Згурский мельком глянул на выведенные каллиграфическим писарским почерком строки:
— Да-да-да, путешествие в китайскую землю… Происхожу из рода драконов…
Згурский схватился руками за голову.
— Лун Ван, это все твои бредни! Я не знаю, как ты это делаешь, но что за несусветная чушь? Я — человек!
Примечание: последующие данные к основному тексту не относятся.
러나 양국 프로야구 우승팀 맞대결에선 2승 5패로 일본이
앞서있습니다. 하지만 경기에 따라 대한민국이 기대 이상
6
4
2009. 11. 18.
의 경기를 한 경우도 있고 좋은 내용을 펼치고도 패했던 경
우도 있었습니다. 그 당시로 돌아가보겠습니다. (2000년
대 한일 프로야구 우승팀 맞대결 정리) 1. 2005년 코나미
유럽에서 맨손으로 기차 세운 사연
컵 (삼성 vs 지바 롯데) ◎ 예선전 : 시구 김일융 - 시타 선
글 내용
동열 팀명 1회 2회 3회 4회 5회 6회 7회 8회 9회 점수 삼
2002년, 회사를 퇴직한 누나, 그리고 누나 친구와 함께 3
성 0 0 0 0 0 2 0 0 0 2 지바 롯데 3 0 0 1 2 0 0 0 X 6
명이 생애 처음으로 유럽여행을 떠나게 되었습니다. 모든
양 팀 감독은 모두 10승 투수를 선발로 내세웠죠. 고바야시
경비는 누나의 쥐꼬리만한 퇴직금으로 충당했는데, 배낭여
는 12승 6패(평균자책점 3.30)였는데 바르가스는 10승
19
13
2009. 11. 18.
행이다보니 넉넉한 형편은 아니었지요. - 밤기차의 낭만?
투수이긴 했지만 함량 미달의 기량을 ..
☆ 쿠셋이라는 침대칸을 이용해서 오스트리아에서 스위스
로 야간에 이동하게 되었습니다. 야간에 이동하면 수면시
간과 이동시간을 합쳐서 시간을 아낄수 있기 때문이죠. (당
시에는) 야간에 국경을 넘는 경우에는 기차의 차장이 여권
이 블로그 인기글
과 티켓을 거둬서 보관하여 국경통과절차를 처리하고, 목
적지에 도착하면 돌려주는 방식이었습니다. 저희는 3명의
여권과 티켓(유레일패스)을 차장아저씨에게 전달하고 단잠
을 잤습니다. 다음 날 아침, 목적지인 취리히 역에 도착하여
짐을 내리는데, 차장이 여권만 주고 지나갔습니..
Не дракон! Там — за стеной — моя любимая женщина! Отпусти меня! Все равно не удержишь!
— Почти то же самое ты говорил и восемью поколениями раньше. Но это не так.
— Лун Ван, у меня нет времени с тобой спорить! — В голосе Згурского звучал рокот надвигающейся грозы. — Там моя жена! Там два офицера, рисковавшие жизнью ради нас с ней! Это, и только это сейчас важно! А сказки про драконов…
— Человек? — загадочно улыбнулся Лун Ван. — Ступайте, Владимир Игнатьевич. Разве я держу вас?
— Куда? Куда ступать?! — взорвался генерал.
— Куда хотите. Но я знаю лишь один путь к победе.
— Какой же?
— Стать собой. — Старец махнул рукой.
Стена неожиданно стала прозрачной. Сквозь нее было видно, как заполняется красноармейцами крипта, как, светя фонарями и факелами, они движутся по тоннелю. Свет факелов выхватил из темноты лицо давешнего милиционера — тот отскочил в сторону, готовясь не столько к бою, сколько к гибели в честной схватке. Затем осветилась и келейка, в которой, вжавшись в угол, стояла Татьяна, рядом — загораживая ее — капитан Тимошенков и доктор. Згурский почувствовал, как сердце обрывается и, превращаясь в огненный шар, падает вниз.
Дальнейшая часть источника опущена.